In the fully specified model (M4), landholding size is negatively associated with inefficiency. Farms of 2 hectares or more show a substantial reduction in inefficiency (−0.967), while holdings of 1–2 hectares also exhibit lower inefficiency (−0.478) relative to marginal farms. This pattern indicates that a larger operational scale is associated with lower inefficiency. The use of improved seed is likewise associated with lower inefficiency (−0.641), suggesting that adoption of enhanced varieties contributes to improved production outcomes. Household size is also negatively associated with inefficiency, suggesting that farms with greater family labor availability tend to perform better. In contrast, institutional variables and demographic characteristics such as KCC access, MSP awareness, technical advice, age, and literacy do not show statistically significant effects in the fully specified model. Regional differences remain pronounced. Farmers in Mandi district exhibit significantly lower inefficiency (−0.997), whereas those in Hamirpur display higher inefficiency (0.476) relative to the reference district. The results indicate that efficiency differences across clusters are largely explained by farm structure and regional characteristics, with C5 remaining statistically distinct in the fully specified model.

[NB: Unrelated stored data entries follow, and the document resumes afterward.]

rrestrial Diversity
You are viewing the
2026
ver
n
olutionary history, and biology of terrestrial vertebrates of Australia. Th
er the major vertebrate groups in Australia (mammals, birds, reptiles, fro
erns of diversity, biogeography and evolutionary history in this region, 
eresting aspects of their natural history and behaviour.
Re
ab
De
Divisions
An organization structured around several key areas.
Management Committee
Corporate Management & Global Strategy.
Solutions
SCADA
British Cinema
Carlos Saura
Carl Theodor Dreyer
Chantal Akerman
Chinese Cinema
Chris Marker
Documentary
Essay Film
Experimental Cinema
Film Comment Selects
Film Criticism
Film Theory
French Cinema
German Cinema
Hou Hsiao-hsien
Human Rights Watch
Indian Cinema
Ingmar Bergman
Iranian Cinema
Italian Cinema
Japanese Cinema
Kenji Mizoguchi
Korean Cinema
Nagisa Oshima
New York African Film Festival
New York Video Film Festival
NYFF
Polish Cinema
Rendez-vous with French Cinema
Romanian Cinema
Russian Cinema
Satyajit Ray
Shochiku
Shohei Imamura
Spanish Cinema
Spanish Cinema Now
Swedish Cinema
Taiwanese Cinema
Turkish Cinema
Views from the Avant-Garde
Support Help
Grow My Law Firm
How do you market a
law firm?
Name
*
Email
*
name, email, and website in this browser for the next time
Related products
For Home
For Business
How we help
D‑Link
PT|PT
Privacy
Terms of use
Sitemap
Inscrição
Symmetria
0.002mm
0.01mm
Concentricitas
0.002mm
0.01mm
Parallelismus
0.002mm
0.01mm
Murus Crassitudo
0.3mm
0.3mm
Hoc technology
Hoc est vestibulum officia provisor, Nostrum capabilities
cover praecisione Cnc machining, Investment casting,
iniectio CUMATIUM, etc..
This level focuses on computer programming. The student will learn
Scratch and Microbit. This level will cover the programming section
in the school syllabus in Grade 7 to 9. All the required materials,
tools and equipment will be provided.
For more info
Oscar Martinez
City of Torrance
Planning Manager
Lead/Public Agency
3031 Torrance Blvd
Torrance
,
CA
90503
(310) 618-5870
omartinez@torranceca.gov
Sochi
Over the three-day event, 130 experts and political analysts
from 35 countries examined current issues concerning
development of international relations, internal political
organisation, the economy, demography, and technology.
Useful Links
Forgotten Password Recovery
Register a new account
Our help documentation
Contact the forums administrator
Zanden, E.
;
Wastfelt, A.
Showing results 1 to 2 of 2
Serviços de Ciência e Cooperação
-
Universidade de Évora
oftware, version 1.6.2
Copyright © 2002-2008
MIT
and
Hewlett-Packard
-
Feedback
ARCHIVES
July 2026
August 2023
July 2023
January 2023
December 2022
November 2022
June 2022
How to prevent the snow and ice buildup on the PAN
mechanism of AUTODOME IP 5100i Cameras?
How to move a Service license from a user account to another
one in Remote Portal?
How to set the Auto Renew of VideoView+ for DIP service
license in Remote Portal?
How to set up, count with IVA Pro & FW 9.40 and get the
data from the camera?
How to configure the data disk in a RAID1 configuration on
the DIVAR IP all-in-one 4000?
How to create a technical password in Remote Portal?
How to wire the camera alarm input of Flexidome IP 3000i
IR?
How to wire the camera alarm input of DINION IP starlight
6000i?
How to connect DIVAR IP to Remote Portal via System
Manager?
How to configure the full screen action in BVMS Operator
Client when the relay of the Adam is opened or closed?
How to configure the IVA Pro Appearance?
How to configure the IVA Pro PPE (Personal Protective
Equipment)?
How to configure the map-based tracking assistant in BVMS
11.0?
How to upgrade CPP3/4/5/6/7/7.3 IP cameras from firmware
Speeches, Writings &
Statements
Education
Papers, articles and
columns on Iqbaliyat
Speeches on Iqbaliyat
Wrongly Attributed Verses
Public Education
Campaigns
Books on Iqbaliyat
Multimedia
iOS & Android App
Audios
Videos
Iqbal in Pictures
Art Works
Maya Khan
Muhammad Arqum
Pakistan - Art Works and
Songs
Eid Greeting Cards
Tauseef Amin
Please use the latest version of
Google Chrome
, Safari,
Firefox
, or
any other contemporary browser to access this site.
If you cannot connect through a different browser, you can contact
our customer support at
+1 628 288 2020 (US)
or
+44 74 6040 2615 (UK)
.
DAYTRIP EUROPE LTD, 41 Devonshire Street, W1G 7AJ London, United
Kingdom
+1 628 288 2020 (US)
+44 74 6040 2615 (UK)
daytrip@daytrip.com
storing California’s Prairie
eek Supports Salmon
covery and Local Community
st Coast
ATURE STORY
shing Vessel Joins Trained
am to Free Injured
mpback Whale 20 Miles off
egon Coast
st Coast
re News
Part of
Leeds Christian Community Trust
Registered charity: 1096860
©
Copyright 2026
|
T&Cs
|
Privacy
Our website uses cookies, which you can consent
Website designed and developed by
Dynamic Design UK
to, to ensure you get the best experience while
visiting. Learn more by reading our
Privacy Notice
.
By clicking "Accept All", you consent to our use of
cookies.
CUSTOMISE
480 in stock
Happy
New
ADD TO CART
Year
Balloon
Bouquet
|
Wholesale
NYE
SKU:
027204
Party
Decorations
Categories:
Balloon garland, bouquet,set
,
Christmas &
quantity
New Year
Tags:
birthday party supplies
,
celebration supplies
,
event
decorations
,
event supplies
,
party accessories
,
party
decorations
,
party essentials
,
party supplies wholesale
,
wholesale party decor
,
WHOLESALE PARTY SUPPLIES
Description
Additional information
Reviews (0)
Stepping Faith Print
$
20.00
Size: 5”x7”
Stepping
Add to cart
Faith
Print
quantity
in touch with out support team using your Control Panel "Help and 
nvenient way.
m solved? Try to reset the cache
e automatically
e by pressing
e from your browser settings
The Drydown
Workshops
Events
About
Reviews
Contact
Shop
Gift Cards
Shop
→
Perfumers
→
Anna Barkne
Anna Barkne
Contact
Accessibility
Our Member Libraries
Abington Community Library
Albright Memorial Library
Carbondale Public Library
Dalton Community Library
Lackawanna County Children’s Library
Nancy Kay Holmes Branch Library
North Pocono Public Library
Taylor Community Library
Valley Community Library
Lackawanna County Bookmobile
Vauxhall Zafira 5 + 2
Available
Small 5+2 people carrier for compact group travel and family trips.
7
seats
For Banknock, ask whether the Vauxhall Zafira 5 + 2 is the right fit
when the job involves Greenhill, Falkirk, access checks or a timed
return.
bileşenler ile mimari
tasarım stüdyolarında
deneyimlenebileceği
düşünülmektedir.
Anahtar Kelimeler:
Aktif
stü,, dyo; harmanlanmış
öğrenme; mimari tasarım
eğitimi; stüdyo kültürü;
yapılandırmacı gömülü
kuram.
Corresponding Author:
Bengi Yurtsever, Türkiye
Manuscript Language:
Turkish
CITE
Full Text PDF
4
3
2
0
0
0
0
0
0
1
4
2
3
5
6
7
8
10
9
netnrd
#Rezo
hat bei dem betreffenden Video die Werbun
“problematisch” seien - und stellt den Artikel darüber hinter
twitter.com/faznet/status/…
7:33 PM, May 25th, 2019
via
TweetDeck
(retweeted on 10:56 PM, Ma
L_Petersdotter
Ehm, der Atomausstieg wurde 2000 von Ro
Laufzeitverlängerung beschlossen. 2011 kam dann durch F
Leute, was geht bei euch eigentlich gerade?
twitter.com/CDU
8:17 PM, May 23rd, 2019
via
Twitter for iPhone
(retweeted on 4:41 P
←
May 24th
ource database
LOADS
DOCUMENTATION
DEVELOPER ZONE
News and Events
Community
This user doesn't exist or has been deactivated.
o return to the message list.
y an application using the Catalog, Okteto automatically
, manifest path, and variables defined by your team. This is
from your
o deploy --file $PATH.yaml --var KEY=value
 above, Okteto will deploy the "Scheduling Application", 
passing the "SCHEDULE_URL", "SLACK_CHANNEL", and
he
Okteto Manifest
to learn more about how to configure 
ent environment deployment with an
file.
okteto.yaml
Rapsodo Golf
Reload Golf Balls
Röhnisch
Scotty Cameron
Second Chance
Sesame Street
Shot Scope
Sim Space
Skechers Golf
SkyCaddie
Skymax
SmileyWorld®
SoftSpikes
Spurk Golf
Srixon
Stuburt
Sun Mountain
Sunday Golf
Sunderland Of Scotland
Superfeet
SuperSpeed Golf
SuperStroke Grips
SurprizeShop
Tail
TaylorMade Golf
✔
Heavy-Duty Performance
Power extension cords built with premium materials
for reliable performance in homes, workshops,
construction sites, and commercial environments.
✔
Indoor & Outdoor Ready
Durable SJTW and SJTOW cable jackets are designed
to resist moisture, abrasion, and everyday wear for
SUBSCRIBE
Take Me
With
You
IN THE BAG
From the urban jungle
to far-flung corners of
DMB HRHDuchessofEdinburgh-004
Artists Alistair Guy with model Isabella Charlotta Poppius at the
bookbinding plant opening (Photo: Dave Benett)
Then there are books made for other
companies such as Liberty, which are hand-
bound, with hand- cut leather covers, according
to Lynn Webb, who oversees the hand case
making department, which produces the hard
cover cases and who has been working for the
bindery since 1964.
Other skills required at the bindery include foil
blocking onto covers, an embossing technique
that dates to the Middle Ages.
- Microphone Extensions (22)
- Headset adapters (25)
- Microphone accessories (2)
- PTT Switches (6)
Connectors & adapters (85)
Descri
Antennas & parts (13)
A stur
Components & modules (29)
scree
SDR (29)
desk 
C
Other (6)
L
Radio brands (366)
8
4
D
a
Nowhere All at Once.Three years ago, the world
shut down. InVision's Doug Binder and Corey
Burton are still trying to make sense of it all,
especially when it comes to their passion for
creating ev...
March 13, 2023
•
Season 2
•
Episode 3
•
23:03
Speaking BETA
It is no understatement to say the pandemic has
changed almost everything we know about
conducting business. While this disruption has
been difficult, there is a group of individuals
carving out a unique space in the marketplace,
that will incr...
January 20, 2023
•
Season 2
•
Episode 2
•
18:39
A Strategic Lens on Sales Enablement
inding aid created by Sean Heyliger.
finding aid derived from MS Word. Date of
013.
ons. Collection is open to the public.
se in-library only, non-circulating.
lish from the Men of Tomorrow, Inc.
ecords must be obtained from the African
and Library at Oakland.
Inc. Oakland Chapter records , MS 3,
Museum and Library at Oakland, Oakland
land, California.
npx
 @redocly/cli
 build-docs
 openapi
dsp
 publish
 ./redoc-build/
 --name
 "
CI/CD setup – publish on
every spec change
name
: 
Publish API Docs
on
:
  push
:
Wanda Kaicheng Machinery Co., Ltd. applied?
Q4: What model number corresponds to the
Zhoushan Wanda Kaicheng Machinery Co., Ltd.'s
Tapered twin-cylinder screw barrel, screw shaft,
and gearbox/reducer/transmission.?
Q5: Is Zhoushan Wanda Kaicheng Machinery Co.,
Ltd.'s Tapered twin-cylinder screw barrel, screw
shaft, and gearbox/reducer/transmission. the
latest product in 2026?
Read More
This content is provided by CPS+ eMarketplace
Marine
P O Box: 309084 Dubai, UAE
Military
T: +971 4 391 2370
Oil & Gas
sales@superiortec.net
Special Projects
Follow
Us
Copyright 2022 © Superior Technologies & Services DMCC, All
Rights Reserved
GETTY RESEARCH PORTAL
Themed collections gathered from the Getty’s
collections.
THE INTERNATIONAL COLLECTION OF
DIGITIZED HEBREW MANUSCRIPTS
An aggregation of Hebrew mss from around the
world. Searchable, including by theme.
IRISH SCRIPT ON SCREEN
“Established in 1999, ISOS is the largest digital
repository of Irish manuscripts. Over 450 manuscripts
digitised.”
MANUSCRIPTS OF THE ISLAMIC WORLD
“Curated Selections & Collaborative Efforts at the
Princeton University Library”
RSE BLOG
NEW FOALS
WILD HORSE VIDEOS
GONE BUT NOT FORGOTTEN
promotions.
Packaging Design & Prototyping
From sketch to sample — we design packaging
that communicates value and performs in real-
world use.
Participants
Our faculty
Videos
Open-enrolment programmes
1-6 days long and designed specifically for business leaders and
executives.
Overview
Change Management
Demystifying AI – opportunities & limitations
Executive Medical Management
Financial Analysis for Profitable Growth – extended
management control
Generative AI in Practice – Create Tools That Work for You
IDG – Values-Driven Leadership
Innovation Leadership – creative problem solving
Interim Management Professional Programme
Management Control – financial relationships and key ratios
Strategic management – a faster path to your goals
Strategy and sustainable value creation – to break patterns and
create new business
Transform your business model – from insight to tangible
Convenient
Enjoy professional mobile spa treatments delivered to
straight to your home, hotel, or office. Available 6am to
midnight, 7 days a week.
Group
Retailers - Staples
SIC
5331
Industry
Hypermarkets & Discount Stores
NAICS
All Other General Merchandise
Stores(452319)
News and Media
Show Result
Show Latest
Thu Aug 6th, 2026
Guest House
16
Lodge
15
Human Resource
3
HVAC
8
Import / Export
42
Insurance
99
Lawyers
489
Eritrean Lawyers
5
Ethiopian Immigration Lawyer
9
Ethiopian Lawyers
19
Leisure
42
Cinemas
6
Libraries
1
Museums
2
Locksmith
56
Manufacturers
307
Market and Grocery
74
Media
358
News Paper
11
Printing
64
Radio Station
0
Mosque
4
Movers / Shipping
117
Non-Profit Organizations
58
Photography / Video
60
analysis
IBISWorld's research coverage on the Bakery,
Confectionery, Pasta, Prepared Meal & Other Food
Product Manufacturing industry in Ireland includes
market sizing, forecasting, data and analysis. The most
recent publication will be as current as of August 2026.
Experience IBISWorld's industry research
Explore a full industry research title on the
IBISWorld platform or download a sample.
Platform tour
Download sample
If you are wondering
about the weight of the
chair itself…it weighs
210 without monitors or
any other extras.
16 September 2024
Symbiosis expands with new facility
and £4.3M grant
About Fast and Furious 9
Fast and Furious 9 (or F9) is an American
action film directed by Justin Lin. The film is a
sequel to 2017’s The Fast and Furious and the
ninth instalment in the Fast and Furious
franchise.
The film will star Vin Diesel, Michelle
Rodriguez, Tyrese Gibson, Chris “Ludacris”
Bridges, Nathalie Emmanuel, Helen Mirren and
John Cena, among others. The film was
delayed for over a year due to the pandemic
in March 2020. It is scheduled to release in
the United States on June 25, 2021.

Table 7 and Figure 8 present the cluster-wise mean technical efficiency scores based on the final one-step CD–TN model. The overall mean efficiency is 0.604, indicating that maize farmers operate, on average, at about 60% of the potential frontier output given existing inputs. C5 records the highest mean efficiency (0.857; 95% CI: 0.825–0.888), clearly above the sample average. This level is substantially higher than the overall sample mean (0.604), indicating a pronounced efficiency differential. In contrast, Cluster 4 (0.52) and Cluster 6 (0.538) show comparatively lower efficiency levels, while Clusters 1–3 are concentrated around 0.60–0.61. These descriptive differences align with the regression results, where Cluster 5 remains the only group with a statistically distinct inefficiency effect in the fully specified model.
Table 7. Mean Technical Efficiency by Cluster (One-Step CD_TN Model).
|
Cluster |
N |
Mean TE |
SD |
95% CI |
|
1 |
108 |
0.60 |
0.23 |
[0.56, 0.64] |
|
2 |
97 |
0.61 |
0.23 |
[0.56, 0.65] |
|
3 |
61 |
0.60 |
0.25 |
[0.54, 0.66] |
|
4 |
44 |
0.52 |
0.24 |
[0.45, 0.59] |
|
5 |
37 |
0.86 |
0.10 |
[0.83, 0.89] |
|
6 |
85 |
0.54 |
0.23 |
[0.49, 0.59] |
|
Total |
432 |
0.60 |
0.24 |
[0.58, 0.63] |
Note: Technical efficiency scores are derived from the preferred one-step truncated-normal stochastic frontier model. Values are rounded to 2 decimal places and represent the mean efficiency by cluster, with 95 confidence intervals.
Figure 8. Cluster-specific technical efficiency scores (Model 4).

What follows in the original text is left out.